Amazingly faster UTF-8 decoding #58943

serhiy-storchaka · 2012-05-06T18:00:54Z

BPO	14738
Nosy	@loewis, @jcea, @ronaldoussoren, @mdickinson, @pitrou, @vstinner, @ned-deily, @ezio-melotti, @serhiy-storchaka
Files	decode_utf8_4.patch decode_utf8_5.patch

^{Note: these values reflect the state of the issue at the time it was migrated and might not reflect the current state.}

Show more details

GitHub fields:

assignee = None
closed_at = <Date 2012-05-10.14:38:47.809>
created_at = <Date 2012-05-06.18:00:54.170>
labels = ['interpreter-core', 'expert-unicode', 'performance']
title = 'Amazingly faster UTF-8 decoding'
updated_at = <Date 2012-05-12.07:09:09.219>
user = 'https://github.com/serhiy-storchaka'

bugs.python.org fields:

activity = <Date 2012-05-12.07:09:09.219>
actor = 'vstinner'
assignee = 'none'
closed = True
closed_date = <Date 2012-05-10.14:38:47.809>
closer = 'pitrou'
components = ['Interpreter Core', 'Unicode']
creation = <Date 2012-05-06.18:00:54.170>
creator = 'serhiy.storchaka'
dependencies = []
files = ['25484', '25485']
hgrepos = []
issue_num = 14738
keywords = ['patch']
message_count = 15.0
messages = ['160103', '160107', '160110', '160112', '160305', '160306', '160307', '160308', '160309', '160311', '160312', '160346', '160347', '160447', '160462']
nosy_count = 12.0
nosy_names = ['loewis', 'jcea', 'ronaldoussoren', 'mark.dickinson', 'janssen', 'pitrou', 'vstinner', 'ned.deily', 'ezio.melotti', 'Arfrever', 'python-dev', 'serhiy.storchaka']
pr_nums = []
priority = 'normal'
resolution = 'fixed'
stage = 'resolved'
status = 'closed'
superseder = None
type = 'performance'
url = 'https://bugs.python.org/issue14738'
versions = ['Python 3.3']

serhiy-storchaka · 2012-05-06T18:00:51Z

I propose a complex patch, which significantly speeds up UTF-8 decoding. Now decoder faster even decoder in 3.2 (except in a few unreal patological cases).

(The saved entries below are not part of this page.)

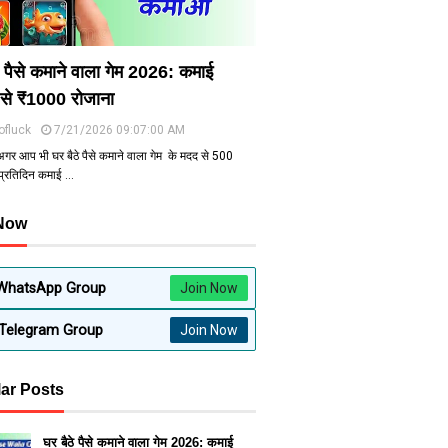
े पैसे कमाने वाला गेम 2026: कमाई
से ₹1000 रोजाना
ofluck
7/21/2026 09:07:00 AM
अगर आप भी घर बैठे पैसे कमाने वाला गेम के मदद से ₹500
 प्रतिदिन कमाई …
 Now
WhatsApp Group
Join Now
Telegram Group
Join Now
ar Posts
घर बैठे पैसे कमाने वाला गेम 2026: कमाई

Also the decoder code reduced and simplified (formerly decoding code was repeated in at least three places).

As a side effect ASCII decoding now faster on some platforms (bpo-14419).

Related issues:
[bpo-4868] Faster utf-8 decoding
[bpo-13417] faster utf-8 decoding
[bpo-14419] Faster ascii decoding
[bpo-14624] Faster utf-16 decoder
[bpo-14625] Faster utf-32 decoder
[bpo-14654] Faster utf-8 decoding

Here are the results of benchmarking (numbers is speed in MB/s).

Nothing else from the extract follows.